The spectacular London 2012 Olympic cauldron which wowed millions of people during the opening ceremony has been moved to its new position in the stadium.

The cauldron was moved overnight into its resting place in the same position as the opening ceremony bell ready for the athletics competition to begin on Friday.

The Olympic flame, which was seen by nearly 15 million people on its 70-day relay around the UK, and by a worldwide TV audience of around one billion people in Danny Boyle’s opening ceremony, was placed in a special miner’s lantern before work began to move Thomas Heatherwick’s structure from its ceremony position in the centre of the field of play.

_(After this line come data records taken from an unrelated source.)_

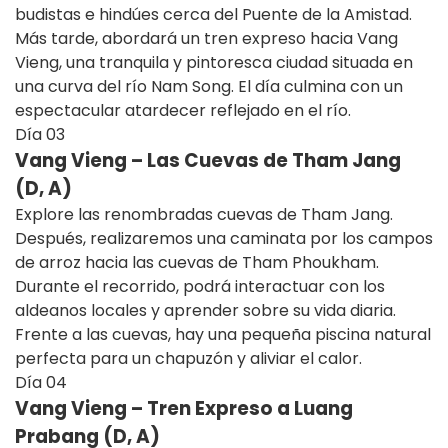
budistas e hindúes cerca del Puente de la Amistad.
Más tarde, abordará un tren expreso hacia Vang
Vieng, una tranquila y pintoresca ciudad situada en
una curva del río Nam Song. El día culmina con un
espectacular atardecer reflejado en el río.
Día
03
Vang Vieng – Las Cuevas de Tham Jang
(D, A)
Explore las renombradas cuevas de Tham Jang.
Después, realizaremos una caminata por los campos
de arroz hacia las cuevas de Tham Phoukham.
Durante el recorrido, podrá interactuar con los
aldeanos locales y aprender sobre su vida diaria.
Frente a las cuevas, hay una pequeña piscina natural
perfecta para un chapuzón y aliviar el calor.
Día
04
Vang Vieng – Tren Expreso a Luang
Prabang (D, A)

The cauldron, made up of 204 steel pipes and individually designed copper petals inscribed with the competing nation’s names, was then relocated at the south end of the Olympic Stadium within eyesight of competing athletes, as an echo of the cauldron location at Wembley for the London 1948 Games.

Today, during an ongoing 80-hour transition of the stadium from the set for the opening ceremony to a sporting area, the cauldron was relit.

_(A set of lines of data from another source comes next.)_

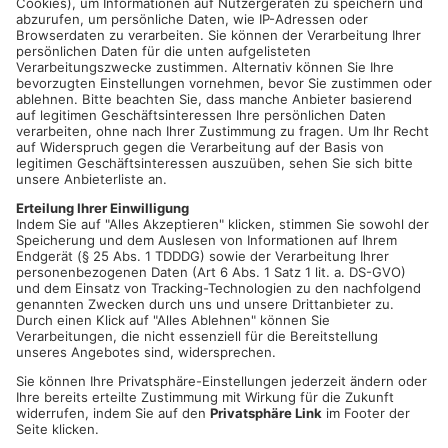
noch lieb. Und beide gehen gerne auf die Bühne, um dieser
Liebe Ausdruck zu verleihen. Nun machen sie es auch noch
gemeinsam. Hier lacht zusammen, was zusammengehört.
Datum und Uhrzeit
Fr. 20. März 2026, 19:30 Uhr - Fr. 20. März 2026, 23:30 Uhr
ICAL
GOOGLE
YAHOO
Standort
Streitberghalle
Mechenharder Straße 302
63906 Erlenbach/Streit
ANZEIGE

In a small ceremony the flame was transferred from the miner’s lamp to London 2012 torchbearer Austin Playfoot who then lit the cauldron.

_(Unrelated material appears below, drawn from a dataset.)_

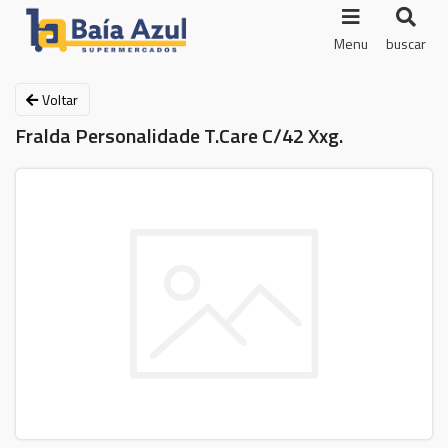
Menu
buscar
Voltar
Fralda Personalidade T.Care C/42 Xxg.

Mr Playfoot invited by organisers following his role as a 1948 London Games torchbearer.

At the end of the 2012 Games, each team will take its petal home and the London 2012 cauldron will cease to exist.

Cauldron designer Mr Heatherwick said: “There is the precedent of the 1948 Games of the cauldron set within the stadium, to one side with the spectators, and with the technology we now have that didn’t exist in 1948 it can be shared with everyone in the Olympic Park with screens.

“We felt that sharing it with the screens reinforced the intimacy within it. If it had been a huge beacon lifted up in the air it would have had to be bigger, and would have somehow not met the brief that we discussed with Danny Boyle of making something that was rooted in where the people are.”